Updated: Mozilla releases Firefox 1.5 Beta 1, a preview of the next major release of its popular open-source-based browser.

Mozilla released Firefox 1.5 Beta 1 (code-named Deer Park) on Friday, a preview of the next major release of its popular open-source-based browser. The company said the beta is intended for the early adopter community, Web site and Web application developers, and Firefox extension developers, and does not come with technical support.

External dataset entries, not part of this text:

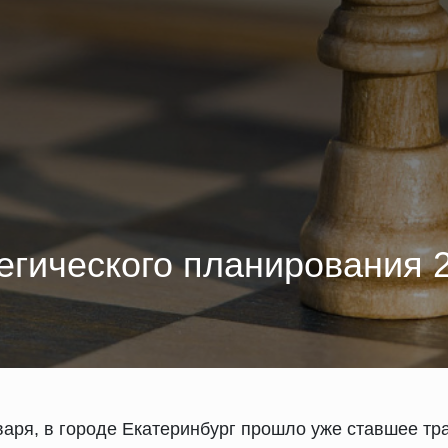
егического планирования 
варя, в городе Екатеринбург прошло уже ставшее т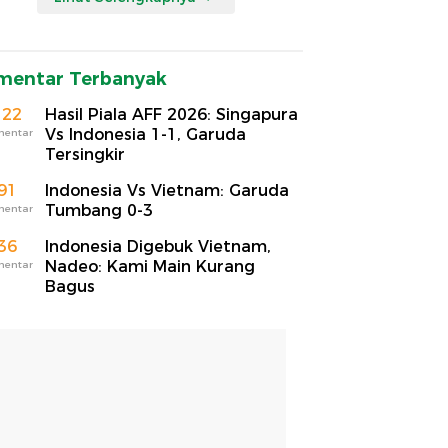
mentar Terbanyak
122
Hasil Piala AFF 2026: Singapura
Vs Indonesia 1-1, Garuda
mentar
Tersingkir
91
Indonesia Vs Vietnam: Garuda
Tumbang 0-3
mentar
36
Indonesia Digebuk Vietnam,
Nadeo: Kami Main Kurang
mentar
Bagus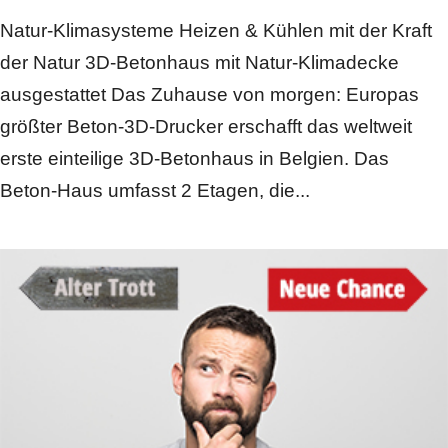
Natur-Klimasysteme Heizen & Kühlen mit der Kraft
der Natur 3D-Betonhaus mit Natur-Klimadecke
ausgestattet Das Zuhause von morgen: Europas
größter Beton-3D-Drucker erschafft das weltweit
erste einteilige 3D-Betonhaus in Belgien. Das
Beton-Haus umfasst 2 Etagen, die...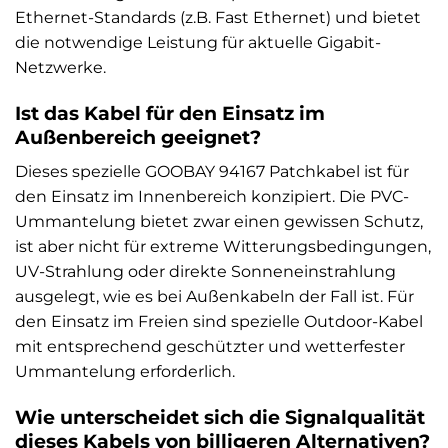
Ethernet-Standards (z.B. Fast Ethernet) und bietet
die notwendige Leistung für aktuelle Gigabit-
Netzwerke.
Ist das Kabel für den Einsatz im
Außenbereich geeignet?
Dieses spezielle GOOBAY 94167 Patchkabel ist für
den Einsatz im Innenbereich konzipiert. Die PVC-
Ummantelung bietet zwar einen gewissen Schutz,
ist aber nicht für extreme Witterungsbedingungen,
UV-Strahlung oder direkte Sonneneinstrahlung
ausgelegt, wie es bei Außenkabeln der Fall ist. Für
den Einsatz im Freien sind spezielle Outdoor-Kabel
mit entsprechend geschützter und wetterfester
Ummantelung erforderlich.
Wie unterscheidet sich die Signalqualität
dieses Kabels von billigeren Alternativen?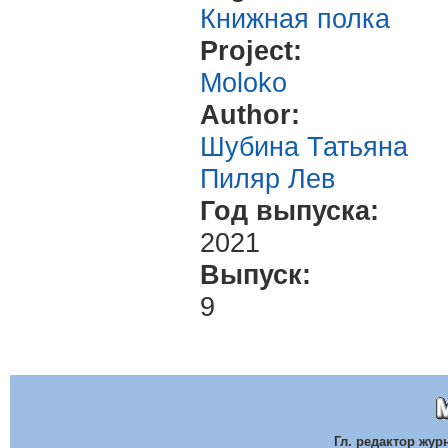
Книжная полка
Project:
Moloko
Author:
Шубина Татьяна
Пиляр Лев
Год выпуска:
2021
Выпуск:
9
Гл. редактор жу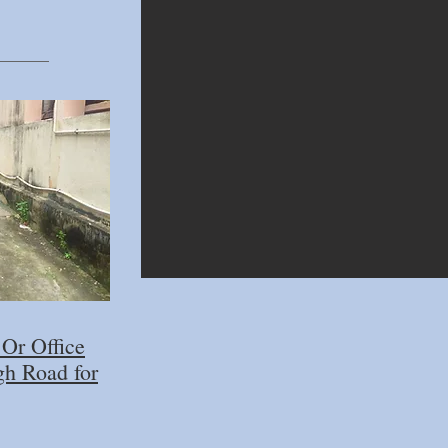
Or Office
h Road for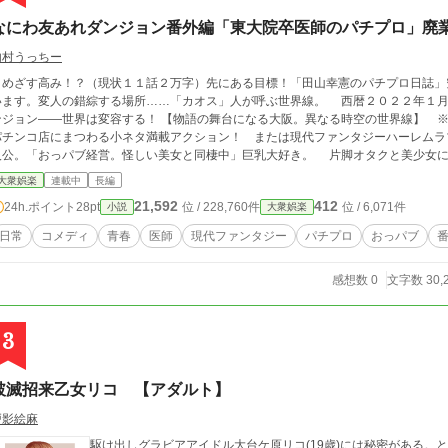
なにわ友あれダンジョン番外編「東大院卒医師のパチプロ」廃
内村うっちー
めざす高み！？（現状１１話２万字）先にある目標！「田山幸憲のパチプロ日誌」究
ます。変人の錯綜する場所……「カオス」人が呼ぶ世界線。 西暦２０２２年１月２３日１６時５６分０７秒。現実に誕生したダ
ン――世界は変容する！ 【物語の舞台になる大阪。異なる時空の世界線】 ※現実に準じていても別世界と理解ください。
パチンコ店にまつわる小ネタ満載アクション！ または現代ファンタジーハーレムラ
公。「おっパブ経営。怪しい美女と同棲中」巨乳大好き。 片脚オタクと美少女に感化され……なぜか邂逅する過去。裏社会現代
。いざ始まります。 まずは（しつこいですが）最初にお断り！ いろいろ問題ある小ネタ。実物も登場します。まったく
大衆娯楽
連載中
長編
ありません。※敬愛するオマージュ 実在地と駅から建物。物語に登場しています。登場人物とパチンコ業界を含めてフィクシ
21,592
412
24h.ポイント
28pt
位 / 228,760件
位 / 6,071件
小説
大衆娯楽
ョン。 似た組織や団体個人が存在しても関係ありません。※法律違反は未成年。大
日常
コメディ
青春
医師
現代ファンタジー
パチプロ
おっパブ
感想数 0
文字数 30,
3
破滅招来乙女リコ 【アダルト】
戸影絵麻
駆け出しグラビアアイドル大台ケ原リコ(19歳)には秘密がある。と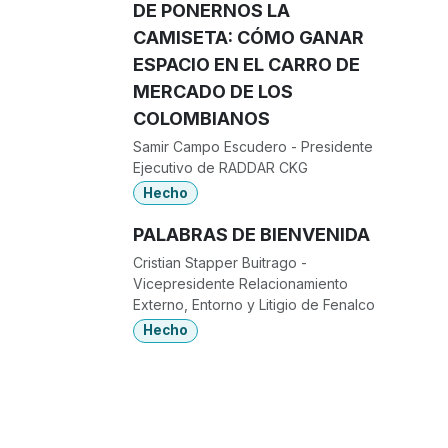
DE PONERNOS LA
CAMISETA: CÓMO GANAR
ESPACIO EN EL CARRO DE
MERCADO DE LOS
COLOMBIANOS
Samir Campo Escudero - Presidente
Ejecutivo de RADDAR CKG
Hecho
PALABRAS DE BIENVENIDA
Cristian Stapper Buitrago -
Vicepresidente Relacionamiento
Externo, Entorno y Litigio de Fenalco
Hecho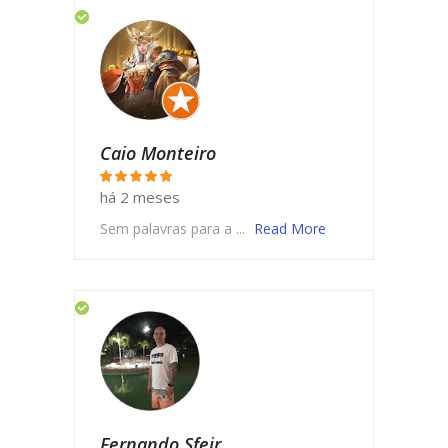
Caio Monteiro
há 2 meses
Sem palavras para a ...
Read More
Fernando Sfeir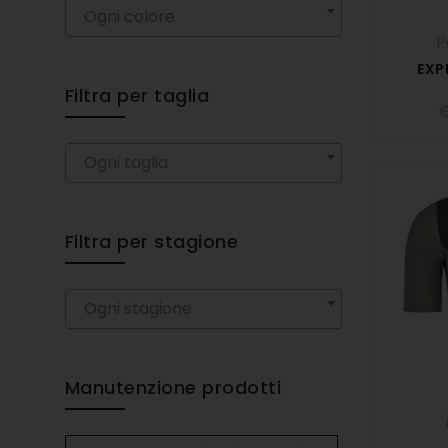
Ogni colore
P
EXP
Filtra per taglia
Ogni taglia
Filtra per stagione
Ogni stagione
Manutenzione prodotti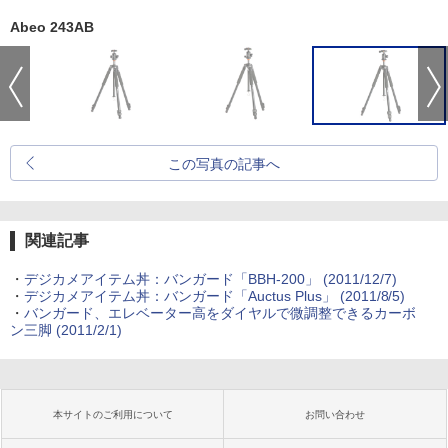
Abeo 243AB
この写真の記事へ
関連記事
・
デジカメアイテム丼：バンガード「BBH-200」 (2011/12/7)
・
デジカメアイテム丼：バンガード「Auctus Plus」 (2011/8/5)
・
バンガード、エレベーター高をダイヤルで微調整できるカーボ
ン三脚 (2011/2/1)
本サイトのご利用について
お問い合わせ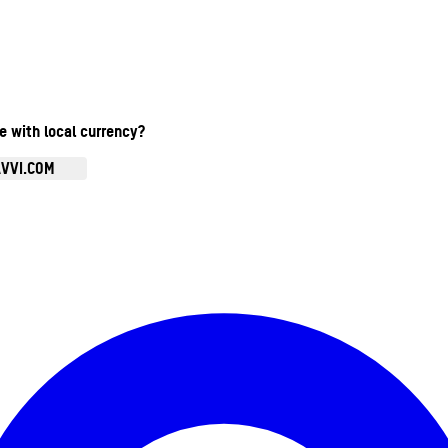
te with local currency?
AVVI.COM
Ouvrir le menu du compte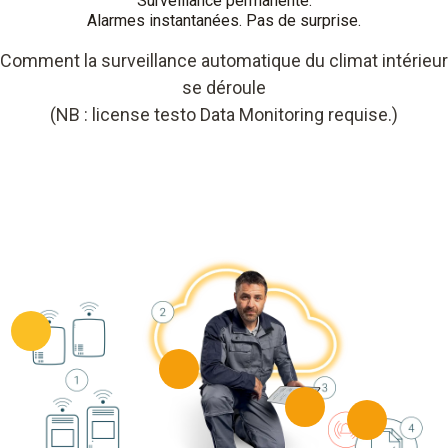
Surveillance permanente.
Alarmes instantanées. Pas de surprise.
Comment la surveillance automatique du climat intérieur
se déroule
(NB : license testo Data Monitoring requise.)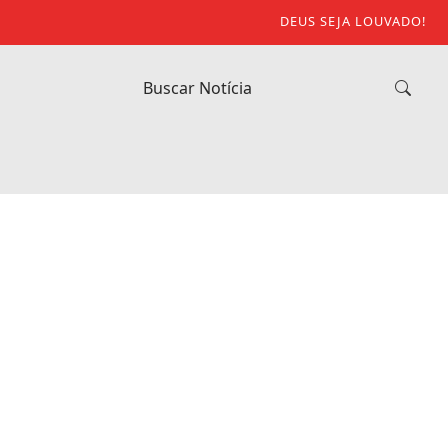
DEUS SEJA LOUVADO!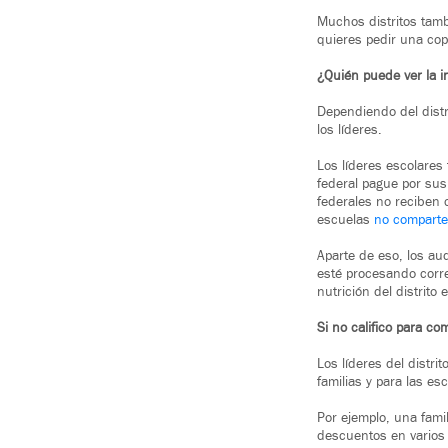
Muchos distritos tambi
quieres pedir una copi
¿Quién puede ver la i
Dependiendo del distr
los líderes.
Los líderes escolares
federal pague por sus
federales no reciben c
escuelas
no comparte
Aparte de eso, los aud
esté procesando corre
nutrición del distrito 
Si no califico para co
Los líderes del distri
familias y para las es
Por ejemplo, una famil
descuentos en varios s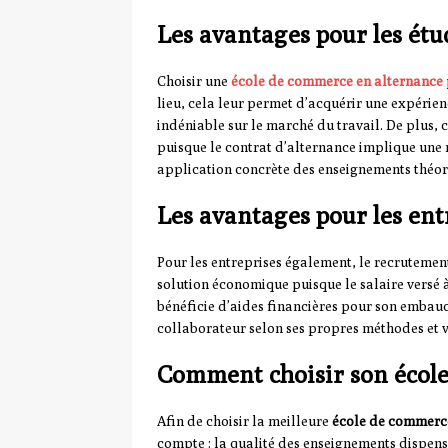
Les avantages pour les étu
Choisir une
école de commerce en alternance
lieu, cela leur permet d’acquérir une expérienc
indéniable sur le marché du travail. De plus, 
puisque le contrat d’alternance implique une 
application concrète des enseignements théoriq
Les avantages pour les ent
Pour les entreprises également, le recrutement 
solution économique puisque le salaire versé à 
bénéficie d’aides financières pour son embauc
collaborateur selon ses propres méthodes et v
Comment choisir son école
Afin de choisir la meilleure
école de commerc
compte : la qualité des enseignements dispensé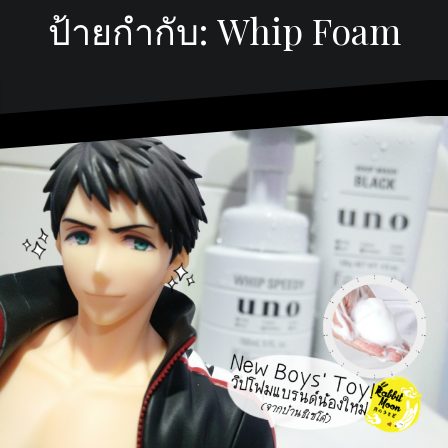
ป้ายกำกับ:
Whip Foam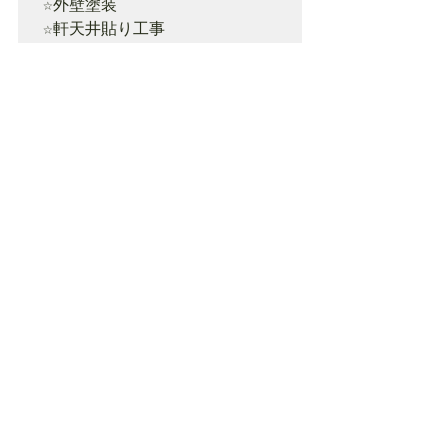
☆外壁塗装

☆軒天井貼り工事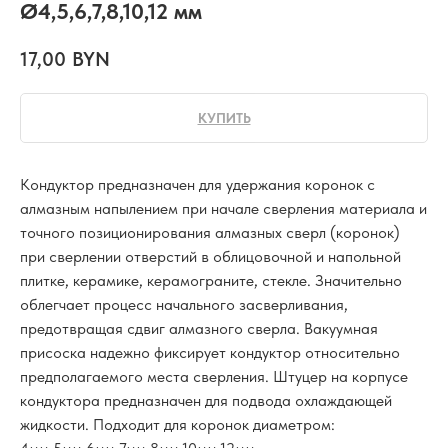
Ø4,5,6,7,8,10,12 мм
17,00
BYN
КУПИТЬ
Кондуктор предназначен для удержания коронок с
алмазным напылением при начале сверления материала и
точного позиционирования алмазных сверл (коронок)
при сверлении отверстий в облицовочной и напольной
плитке, керамике, керамограните, стекле. Значительно
облегчает процесс начального засверливания,
предотвращая сдвиг алмазного сверла. Вакуумная
присоска надежно фиксирует кондуктор относительно
предполагаемого места сверления. Штуцер на корпусе
кондуктора предназначен для подвода охлаждающей
жидкости. Подходит для коронок диаметром: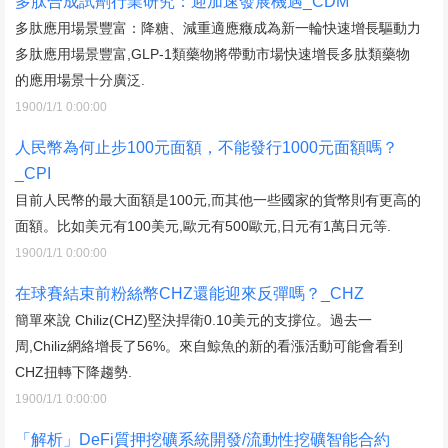
多肽合成試劑行業研究：迎加速發展機遇_CDM
多肽應用場景豐富：降糖、減重適應癥成為新一輪快速增長驅動力
多肽應用場景豐富,GLP-1類藥物將帶動市場快速增長多肽類藥物
的應用場景十分廣泛.
1900/1/1 0:00:00
人民幣為何止步100元面額，不能發行1000元面額嗎？
_CPI
目前人民幣的最大面額是100元,而其他一些國家的貨幣則有更高的
面額。比如美元有100美元,歐元有500歐元,日元有1萬日元等.
1900/1/1 0:00:00
在球賽結束前粉絲幣CHZ還能迎來反彈嗎？_CHZ
簡單來說 Chiliz(CHZ)堅決捍衛0.10美元的支撐位。過去一
周,Chiliz網絡增長了56%。來自鯨魚的新的看漲活動可能會看到
CHZ扭轉下降趨勢.
1900/1/1 0:00:00
「解析」DeFi質押挖礦系統開發/流動性挖礦智能合約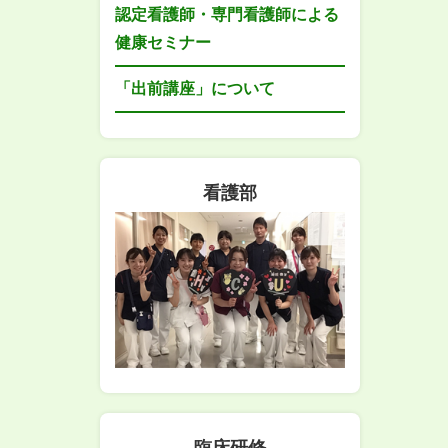
認定看護師・専門看護師による
健康セミナー
「出前講座」について
看護部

Later in the day, Mozilla also announced it has posted a new workaround for a potentially serious security flaw in which hackers could remotely execute arbitrary code on an affected host.
The final 1.5 version will be released in November or December, Mozilla Corp. products manager Chris Beard told eWEEK.com. Beta 2 is expected in October, he said. The release, which can be downloaded here, includes faster browser navigation with improvements to back and forward button performance, drag-and-drop reordering for browser tabs, and an upgrade in usability—including descriptive error pages, redesigned options menu, RSS discovery and "safe mode," Mozilla said.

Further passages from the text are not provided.